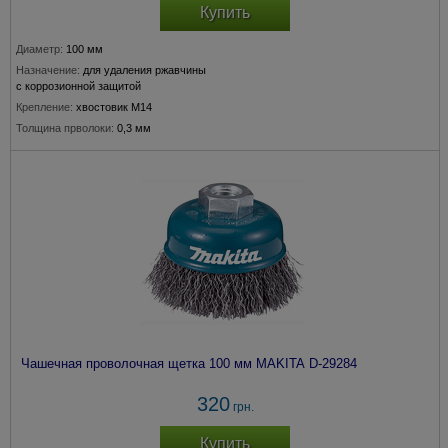
Купить
Диаметр:
100 мм
Назначение:
для удаления ржавчины
с коррозионной защитой
Крепление:
хвостовик М14
Толщина прволоки:
0,3 мм
Подходит для модели:
180, 230 мм
Чашечная проволочная щетка 100 мм MAKITA D-29284
320
грн.
Купить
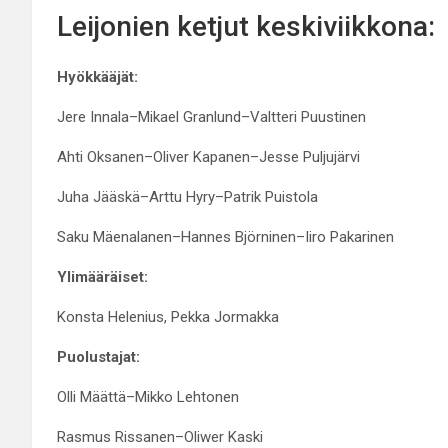
Leijonien ketjut keskiviikkona:
Hyökkääjät:
Jere Innala–Mikael Granlund–Valtteri Puustinen
Ahti Oksanen–Oliver Kapanen–Jesse Puljujärvi
Juha Jääskä–Arttu Hyry–Patrik Puistola
Saku Mäenalanen–Hannes Björninen–Iiro Pakarinen
Ylimääräiset:
Konsta Helenius, Pekka Jormakka
Puolustajat:
Olli Määttä–Mikko Lehtonen
Rasmus Rissanen–Oliwer Kaski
────────────────
- Problem details: Excluding all pictures, print exactly and only the lines from the line with "180, 230 мм" through the end of the records above, both ends included.

- Task response:
180, 230 мм
Чашечная проволочная щетка 100 мм MAKITA D-29284
320
грн.
Купить
Leijonien ketjut keskiviikkona:
Hyökkääjät:
Jere Innala–Mikael Granlund–Valtteri Puustinen
Ahti Oksanen–Oliver Kapanen–Jesse Puljujärvi
Juha Jääskä–Arttu Hyry–Patrik Puistola
Saku Mäenalanen–Hannes Björninen–Iiro Pakarinen
Ylimääräiset:
Konsta Helenius, Pekka Jormakka
Puolustajat:
Olli Määttä–Mikko Lehtonen
Rasmus Rissanen–Oliwer Kaski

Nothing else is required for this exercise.